Christiansen made his toy products from birch wood that had been cut from the forest, dried out for two years and then dried in a kiln for three weeks. The toys were put together, sealed, sanded and primed before being painted with three coats of varnish. Although he struggled to sell his household products and wooden toys due to the poverty levels of people living in the local community, he continued to produce toys, sometimes exchanging them for food. By 1935, the toy range included a variety of animals, including a pull-along wooden duck, which has since seen numerous variations.

== 1940s and 1950s ==
Christiansen maintained his business through the Great Depression and Nazi Germany's occupation of Denmark in World War II. In 1942, the company experienced another setback. A short circuit created an electrical fire, which resulted in the loss of his factory and his entire stock and blueprints.

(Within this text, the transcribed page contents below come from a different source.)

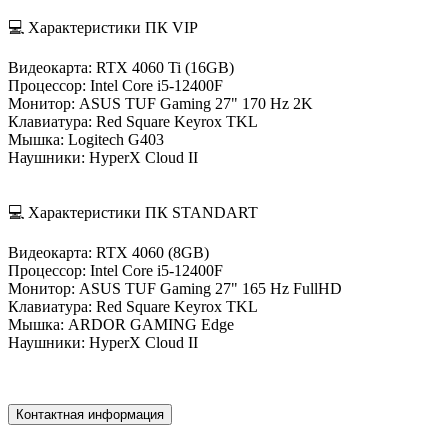
💻 Характеристики ПК VIP
Видеокарта: RTX 4060 Ti (16GB)
Процессор: Intel Core i5-12400F
Монитор: ASUS TUF Gaming 27" 170 Hz 2K
Клавиатура: Red Square Keyrox TKL
Мышка: Logitech G403
Наушники: HyperX Cloud II
💻 Характеристики ПК STANDART
Видеокарта: RTX 4060 (8GB)
Процессор: Intel Core i5-12400F
Монитор: ASUS TUF Gaming 27" 165 Hz FullHD
Клавиатура: Red Square Keyrox TKL
Мышка: ARDOR GAMING Edge
Наушники: HyperX Cloud II
Контактная информация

Following this, he decided to start again out of a sense of responsibility towards his workforce. In 1944, his new factory now incorporated an assembly line.

At the end of World War II, many traditional materials used in the manufacture of products were not readily available, so manufacturers looked for other cheap, plastic alternatives. In 1947, the Lego company was the first toy manufacturer in Denmark to purchase a plastic injection moulding machine, which was so expensive that it cost more than twice the previous year's profits. This transition into producing plastic toys was challenging for Christiansen, as he had spent his life working with wood. By 1949, the business was producing a plastic product called the Automatic Binding Brick. In 1950, Christiansen's son Godtfred was named Junior Managing Director and the company spent the next decade focusing on the development of the plastic brick, which was modified from a self-locking building brick invented by Hilary Fisher Page. Despite poor sales in the early 1950s, the company eventually developed a plastic brick using acrylonitrile butadiene styrene (ABS), which was necessary for achieving the "clutch power" or friction that holds two bricks together. This design for the Lego brick was patented in Copenhagen on 28 January 1958.

==Death==
On 11 March 1958, Christiansen experienced a cardiac arrest and died at the age of 66. His third son Godtfred took over the company until his death in 1995. Ole died just before his son used the Automatic Binding Brick as the basis for the company's "System of Play", which was the foundation of the modern Lego building toy.

== Legacy ==
Billund’s central square (Ole Kirks Plads) is named after Christiansen; the Lego House, which is located at this square, contains an exhibit commemorating Christiansen's legacy. In 1964, Ole Kirk's Foundation, a charitable foundation in Denmark was established in his memory. On 6 September 2023, Parco Ole Kirk Kristiansen, a park located in a northwest area of Rome was named after Christiansen in an official naming ceremony.